What is expected:
Of the lines below, report only those that contain "Ryanair".

Listed entries:
_____

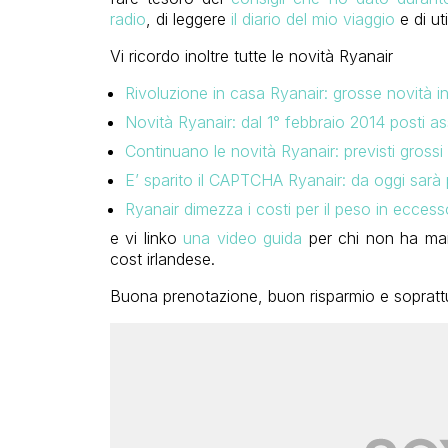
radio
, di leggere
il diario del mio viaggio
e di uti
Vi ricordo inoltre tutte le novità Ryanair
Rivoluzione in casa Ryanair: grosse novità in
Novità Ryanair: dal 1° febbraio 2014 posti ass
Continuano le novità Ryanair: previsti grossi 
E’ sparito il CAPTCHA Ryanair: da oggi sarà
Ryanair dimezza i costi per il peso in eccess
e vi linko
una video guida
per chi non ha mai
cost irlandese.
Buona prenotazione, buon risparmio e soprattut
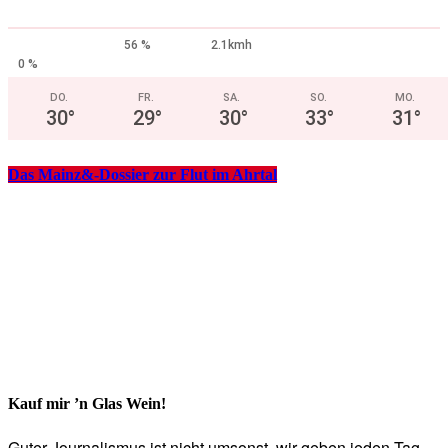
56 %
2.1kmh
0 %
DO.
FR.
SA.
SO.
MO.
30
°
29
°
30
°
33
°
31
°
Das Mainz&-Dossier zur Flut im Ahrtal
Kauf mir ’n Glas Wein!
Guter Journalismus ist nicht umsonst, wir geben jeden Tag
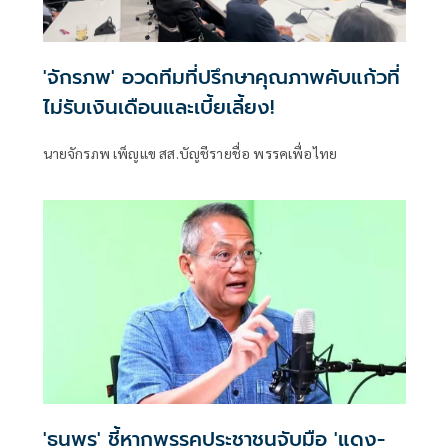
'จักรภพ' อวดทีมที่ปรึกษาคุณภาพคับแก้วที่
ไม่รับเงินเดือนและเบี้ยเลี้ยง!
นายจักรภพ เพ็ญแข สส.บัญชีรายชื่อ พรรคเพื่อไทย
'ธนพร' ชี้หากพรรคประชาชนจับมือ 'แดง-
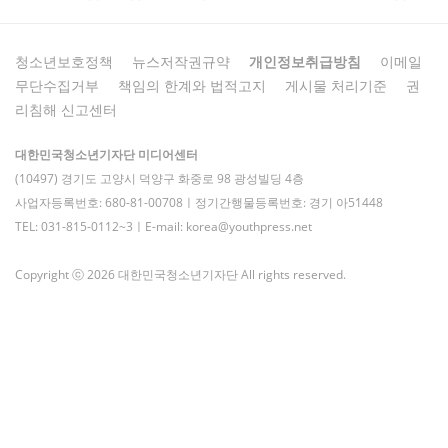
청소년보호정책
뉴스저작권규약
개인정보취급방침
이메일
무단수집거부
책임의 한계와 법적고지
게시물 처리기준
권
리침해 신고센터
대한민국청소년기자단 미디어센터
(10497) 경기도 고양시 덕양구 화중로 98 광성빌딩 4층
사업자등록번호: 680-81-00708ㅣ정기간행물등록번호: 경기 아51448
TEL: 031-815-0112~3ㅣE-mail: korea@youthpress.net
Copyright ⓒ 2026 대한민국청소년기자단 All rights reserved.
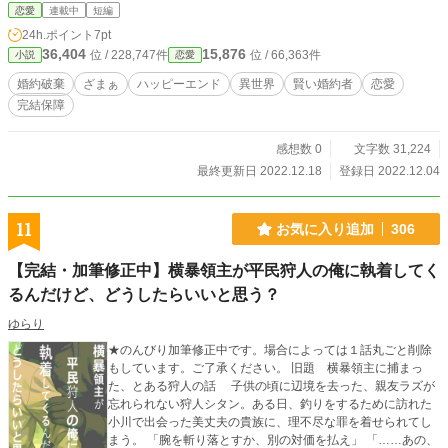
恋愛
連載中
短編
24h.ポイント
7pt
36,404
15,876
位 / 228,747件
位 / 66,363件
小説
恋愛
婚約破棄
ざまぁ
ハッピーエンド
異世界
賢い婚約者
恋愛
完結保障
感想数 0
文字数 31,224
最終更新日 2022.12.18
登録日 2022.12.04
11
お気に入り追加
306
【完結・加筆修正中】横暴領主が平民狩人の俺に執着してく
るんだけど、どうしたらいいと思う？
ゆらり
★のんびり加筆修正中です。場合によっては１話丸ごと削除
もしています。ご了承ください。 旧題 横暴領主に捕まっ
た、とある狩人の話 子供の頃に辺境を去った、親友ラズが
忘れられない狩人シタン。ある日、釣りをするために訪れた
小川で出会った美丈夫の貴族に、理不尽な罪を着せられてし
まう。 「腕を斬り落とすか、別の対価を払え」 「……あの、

_____

The completed task:
Vi ricordo inoltre tutte le novità Ryanair
Rivoluzione in casa Ryanair: grosse novità in
Novità Ryanair: dal 1° febbraio 2014 posti ass
Continuano le novità Ryanair: previsti grossi 
E’ sparito il CAPTCHA Ryanair: da oggi sarà
Ryanair dimezza i costi per il peso in eccess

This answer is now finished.